Module invisible

Expand description

Invisible-character & tag-character encoders (Plan 9 tag chars, variation selectors, stylistic ligatures, enclosed alphanumerics, soft hyphens, word joiners). Looks identical, normalizes identical, byte stream is unrecognizable. Invisible-character & tag-character encoders.

A class of encodings the rest of unicode.rs doesn’t cover. They share one trait: the rendered or normalized string LOOKS exactly like the original to a human or to a downstream tokenizer, but the byte stream a WAF inspects bears no resemblance to the keywords it has rules for.

Tag characters (U+E0000–U+E007F, “Plan 9 tags”). Each ASCII codepoint c has a tag-equivalent at U+E0000 + c. Strip them and you recover the original ASCII. Prompt-injection research has shown modern LLM tokenizers preserve and decode these — meaning an LLM-backed WAF will see a benign-looking blob while still receiving the attack tokens.
Variation selectors (U+FE00–U+FE0F, U+E0100–U+E01EF). Originally for emoji presentation. Some normalizers strip them; some preserve them. A WAF that strips has to choose to strip every codepoint in two non-contiguous ranges, which most don’t.
Stylistic ligatures (U+FB00–U+FB06). ff/fi/fl/ffi/ffl/ ſt/st. NFKC decomposes them; non-NFKC tokenizers see them as single codepoints not in any keyword. Defeats post-normalization filters that operate on the unnormalized stream.
Enclosed alphanumerics (U+24B6–U+24E9 circled, U+1F110–U+1F12B parenthesized). Compatibility-decompose to plain Latin under NFKC. Backends that NFKC see the keyword; WAFs that don’t, don’t.
Soft hyphen / format chars (U+00AD, U+200B–U+200D, U+2060, U+FEFF). Some of these already live in unicode::zero_width_inject for selective injection. This module exposes them as a Strategy-compatible whole-string encoder too, for cases where the engine wants to swap encoders rather than compose them.
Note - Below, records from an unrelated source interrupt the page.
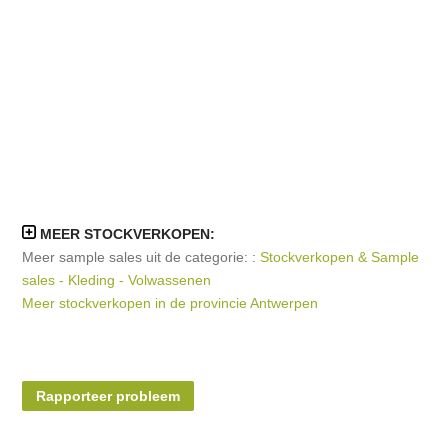
MEER STOCKVERKOPEN:
Meer sample sales uit de categorie: :
Stockverkopen & Sample
sales - Kleding - Volwassenen
Meer stockverkopen in de provincie Antwerpen
Rapporteer probleem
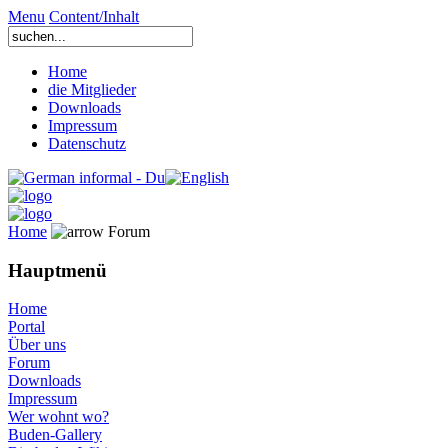
Menu
Content/Inhalt
Home
die Mitglieder
Downloads
Impressum
Datenschutz
Home
Forum
Hauptmenü
Home
Portal
Über uns
Forum
Downloads
Impressum
Wer wohnt wo?
Buden-Gallery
All encoders here preserve UTF-8 validity and are byte-deterministic given the same input. None of them require entropy.

§Why a new module

unicode.rs is already 17K LOC of encoders. The encoders here belong together as a class — “looks identical, parses identical, byte stream is unrecognizable” — and putting them next to the case-folding / homoglyph / math-alphabet encoders would dilute that boundary.

Constants§

INVISIBLE_ENCODER_NAMES: Returns the list of every invisible-class encoder name shipped by this module — used by the integration test to assert the dispatcher in strategy.rs has wired every one of them.

Functions§

circled_letter_encode: Replace every ASCII letter with its circled compatibility-equivalent (U+24B6..=U+24CF for uppercase, U+24D0..=U+24E9 for lowercase).
ligature_encode: Replace canonical ligature digraphs with their precomposed stylistic ligature codepoints (U+FB00..=U+FB06).
parenthesized_letter_encode: Replace every ASCII letter with its parenthesized compatibility-equivalent (U+1F110..=U+1F12B for uppercase, U+249C..=U+24B5 for lowercase).
soft_hyphen_inject: Inject U+00AD SOFT HYPHEN between every pair of codepoints.
tag_char_encode: Encode every ASCII byte as its Plan 9 tag-character equivalent.
variation_selector_pad: Append a variation selector (U+FE0F by default) after every codepoint.
variation_selector_supplementary_pad: Pad every codepoint with a deterministic-but-different variation selector drawn from the supplementary range U+E0100..=U+E01EF.
word_joiner_wrap: Wrap each codepoint in U+2060 WORD JOINER.